[Stored data entries]
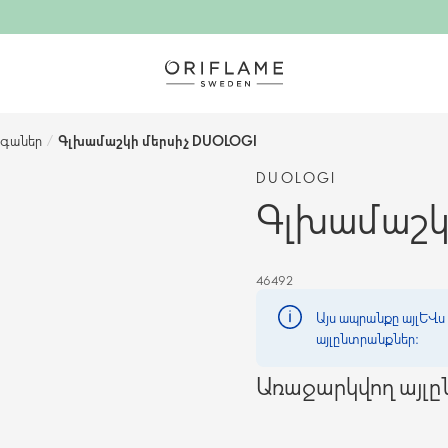
ագաներ
/
Գլխամաշկի մերսիչ DUOLOGI
DUOLOGI
Գլխամաշկ
46492
Այս ապրանքը այլևս 
այլընտրանքներ։
Առաջարկվող այլ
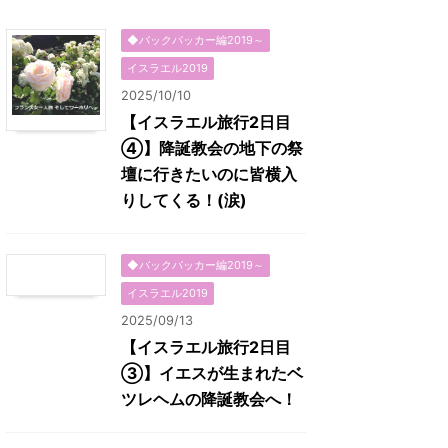
◆バックパッカー編2019～
イスラエル2019
2025/10/10
【イスラエル旅行2日目
④】降誕教会の地下の祭
壇に行きたいのに皆横入
りしてくる！(涙)
◆バックパッカー編2019～
イスラエル2019
2025/09/13
【イスラエル旅行2日目
③】イエスが生まれたベ
ツレヘムの降誕教会へ！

Problem statement:
Return each line of the data, keeping its wording exact and omitting pictures.

Solution:
ագաներ
/
Գլխամաշկի մերսիչ DUOLOGI
DUOLOGI
Գլխամաշկ
46492
Այս ապրանքը այլևս 
այլընտրանքներ։
Առաջարկվող այլ
◆バックパッカー編2019～
イスラエル2019
2025/10/10
【イスラエル旅行2日目
④】降誕教会の地下の祭
壇に行きたいのに皆横入
りしてくる！(涙)
◆バックパッカー編2019～
イスラエル2019
2025/09/13
【イスラエル旅行2日目
③】イエスが生まれたベ
ツレヘムの降誕教会へ！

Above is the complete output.